Rather, the deeper color is thought to be the result of darkening particles in the layer of hydrogen sulfide beneath the top layer of Neptune’s atmospheric aerosol haze. The researchers think this may be the result of localized heating deep within the anticyclonic eddy, causing hydrogen sulfide ice to evaporate and reveal a darker eddy core. The researchers’ observations are consistent with the particles in the upper aerosol layer becoming smaller and less opaque.
They also discovered another surprise. It’s a bright cloud that accompanies a vortex. This wasn’t the methane cloud that often accompanies Neptune’s swirls, but a type of cloud that had never been seen before. It appeared to be at the same altitude as the dark vortex rather than higher in the atmosphere.
What this is, and whether the team’s proposed mechanism for Neptune’s atmospheric darkening is correct, will need further investigation.
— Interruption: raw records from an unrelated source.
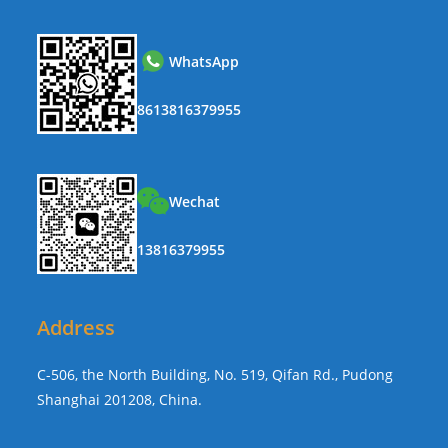
WhatsApp
8613816379955
Wechat
13816379955
Address
C-506, the North Building, No. 519, Qifan Rd., Pudong
Shanghai 201208, China.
However, with the ability to observe Neptune from the ground, the answer seems to be much closer.
“This is an amazing improvement in humanity’s ability to observe the universe.” Astronomer Michael Wong said. PhD from the University of California, Berkeley.
“At first, we could only detect these spots by sending spacecraft like Voyager there. Then we were able to see them remotely using Hubble. Progress has made this possible from the ground.”
The study was published as: natural astronomy.